Am 26.04.2013 01:03, schrieb Reindl Harald:
Am 25.04.2013 23:04, schrieb Richard Vickery:
Thank you! An answer I can reply happily with / to, rather than thinking that, unlike what the website says, this group is not so helpful.
If I am on the alpha program, why am I on 3.7x rather than 3.8x?

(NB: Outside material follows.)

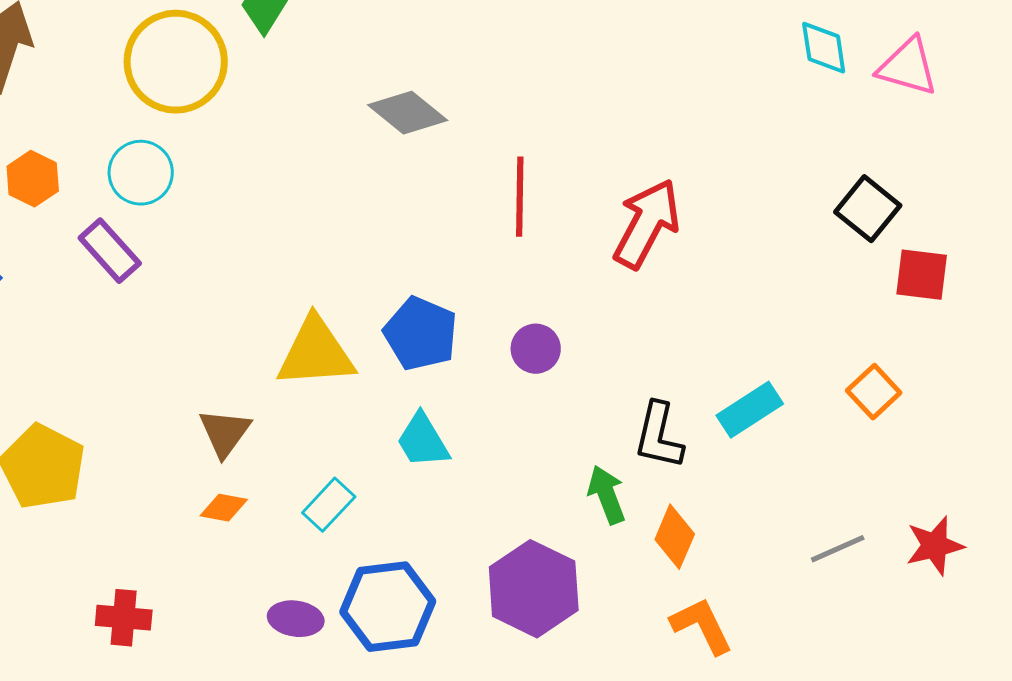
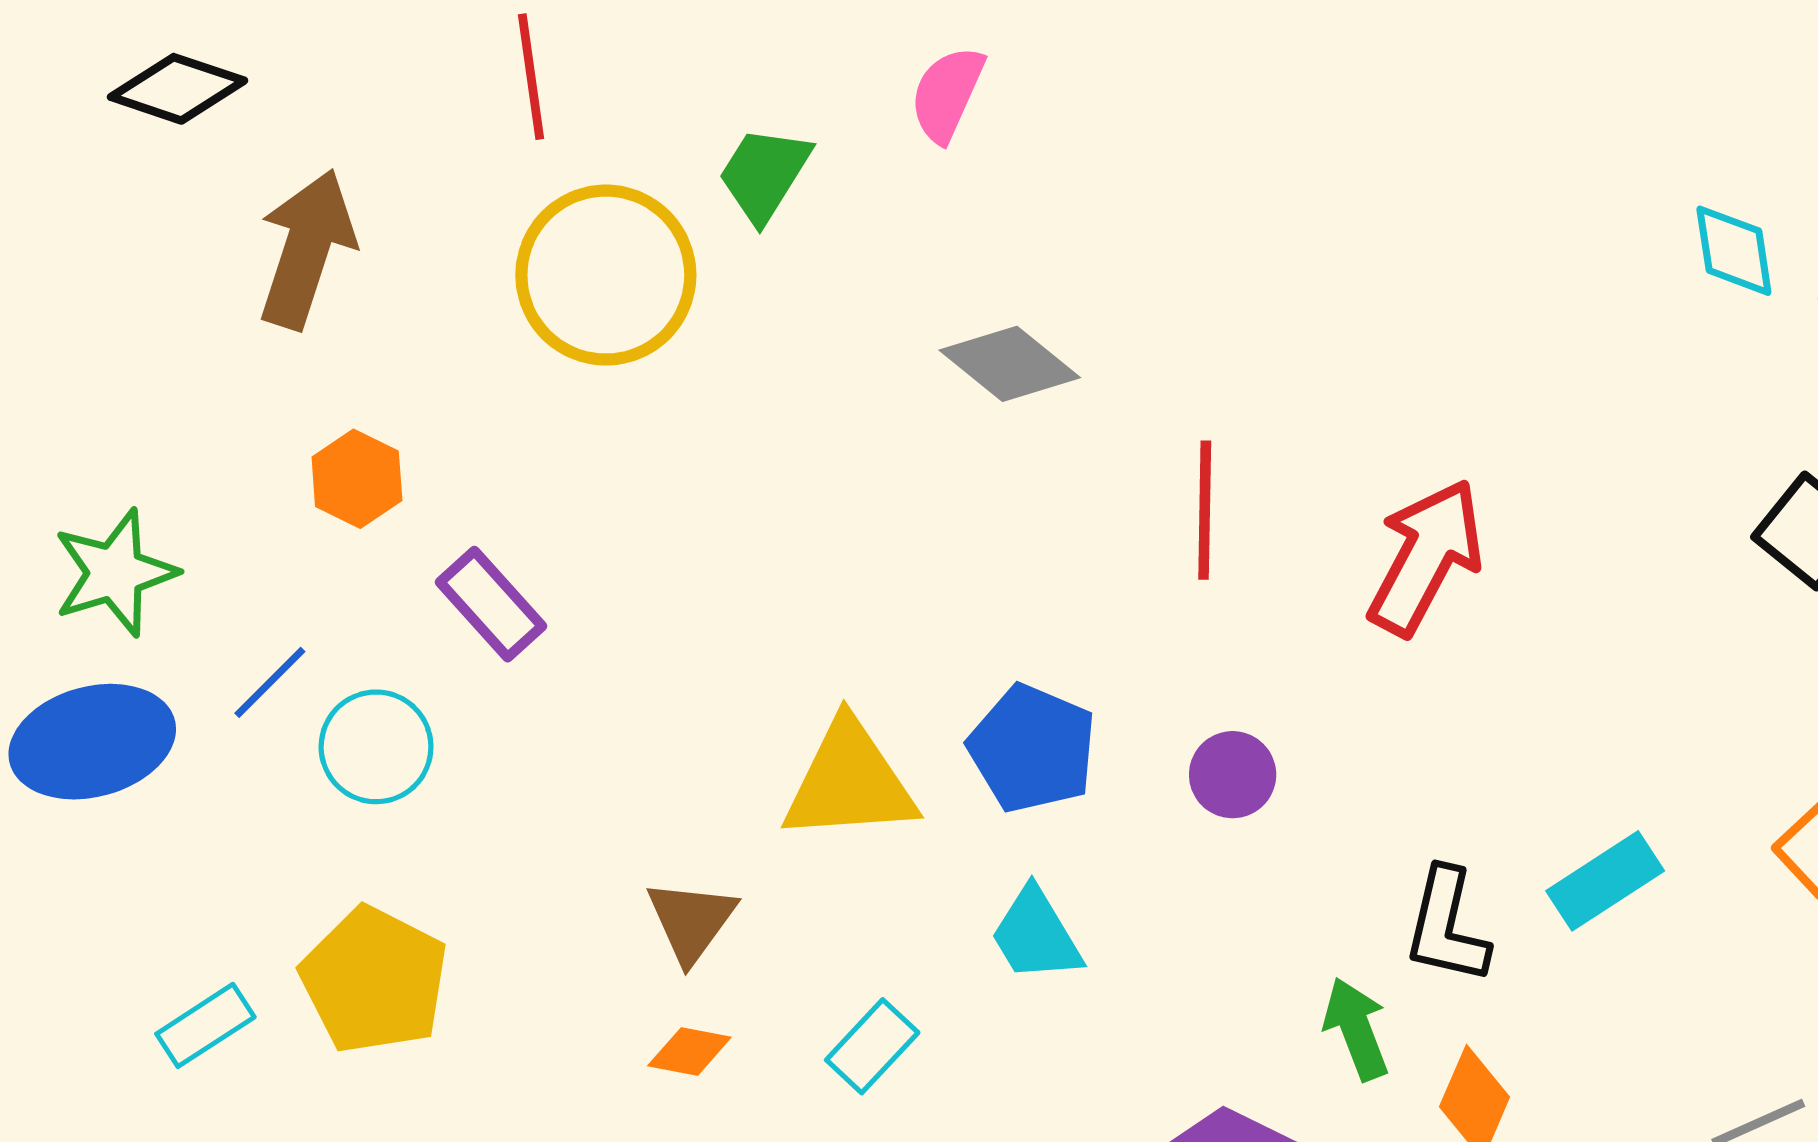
cyan circle: (141, 173) -> (376, 747), moved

$ uname -rsvp Linux 3.7.2-204.fc18.x86_64 #1 SMP Wed Jan 16 16:22:52 UTC 2013 x86_64
nobody knows why you do not update your kernel 3.7.x is old, EOL and lacking a lot of security fixes 3.8.x is in the stable repos for any supported release
3.8.8-203.fc18.x86_64 3.8.8-102.fc17.x86_64 3.9.0-0.rc8.git0.2.fc19.x86_64
and if you updated you kernel / OS it is most likely in /boot/grub2/grub.cfg and by whatever error not as default
there is a line like set default="0" which can be modified or simply after select the newest kernel at boot a "yum reinstall kernel" after make sure the newest one works will remove any other kernel and with the next update all should be fine again, or simply use grub2-mkconfig -o /boot/grub2/grub.cf to re-generate the grub-config, at the begin without the -o param to take a look what would happen
but you can for sure select the kernel at boot
thanks to people who still thinks it is a good idea to hide the alternate kernels in the grub menu as default and force users to take action by pressing keys at the grub-stage of boot
hence to not use linux alpha-releases if you are not firm with these things!